Très longtemps j’ai considéré la poésie comme une façon pour moi d’être aussi un peu peintre. Non plus le peintre d’une réalité extérieure que je me serais employé à rendre parfaitement reconnaissable mais celui d’une autre dimension de réalité qui, intérieure, prenant forme dans l’espace rendu sensible d’un langage – peut-être devrais-je dire ici d’une langue – rendrait physiquement, émotivement et pourquoi pas intelligemment, compte d’une expérience de vie. Même si cette dernière ne se limite qu’au seul moment, parfois très long, de l’écriture.
En dessin, un contour perdu est un contour qui s’estompe, s’efface, disparaît avant de répparaître plus loin. Les quelques poèmes que j’ai rassemblés sous cette appellation ont été écrits au cours de la dernière décennie du siècle passé. Comme beaucoup de mes textes je n’ai pas cherché à les faire publier. J’en ai seulement utilisé des éléments dans une section d’avec la terre au bout publié en 2011 à l’Atelier La Feugraie. Si je les expose aujourd’hui sur ce blog , les faisant ainsi réapparaître autrement à mes yeux, c’est qu’ils me semblent toujours dire quelque chose, par eux-mêmes, de la parole poétique. Sa façon d’aller vers. D’être toujours en mouvement. Habitée qu’elle est d’une tension vitale, d’une énergie, d’une attention, qui, bien que vaillamment portée à ce qui au fond fait notre commune et fuyante existence, ne l’empêche malheureusement pas de se perdre, tomber, dans beaucoup de vide ou de silence.
Je vois comme nombre de poètes véritables souffrent de n’être pas entendus. Mais j’ai depuis longtemps compris que c’était là, le plus souvent, le lot de tous ceux qui, en matière d’art, ne se voient pas portés par la puissance des amitiés, des réseaux, par l’opportune façon aussi dont leur travail en arrive volontairement ou non à croiser les formes, thématiques, problématiques voire les modes, emballements ou postures du moment.

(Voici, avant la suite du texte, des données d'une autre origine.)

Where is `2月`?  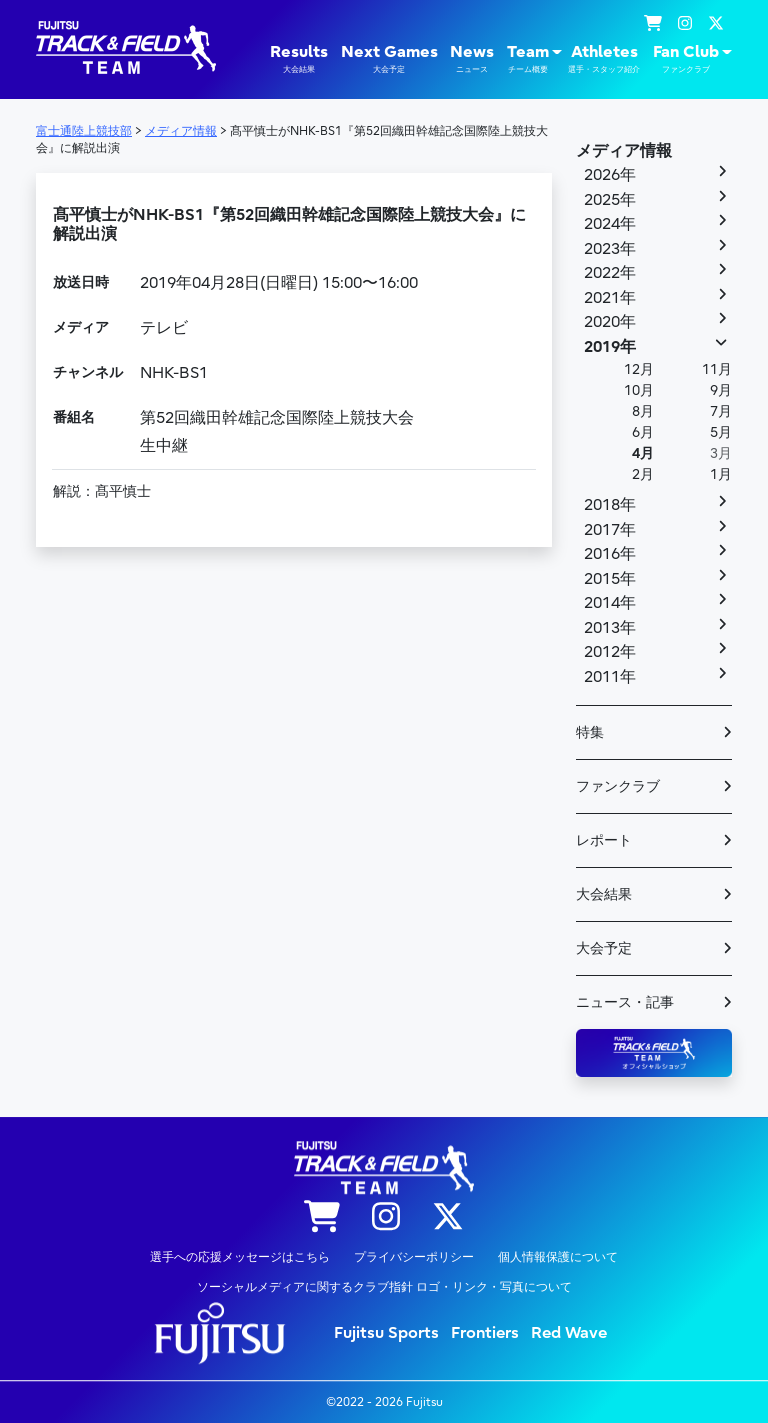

Déconcertante, toute poésie véritable, finit toutefois toujours par trouver son lecteur. Ne serait-ce qu’à travers la redécouverte qu’en fait ensuite, parfois beaucoup plus tard, son auteur. Qui réapprend ainsi à se connaître. Dans ce qu’il eut un jour, un moment, superbement à vivre, à travers la façon dont sans se soucier plus avant que la cheminée soit vide, il aura su souffler sur la braise des mots.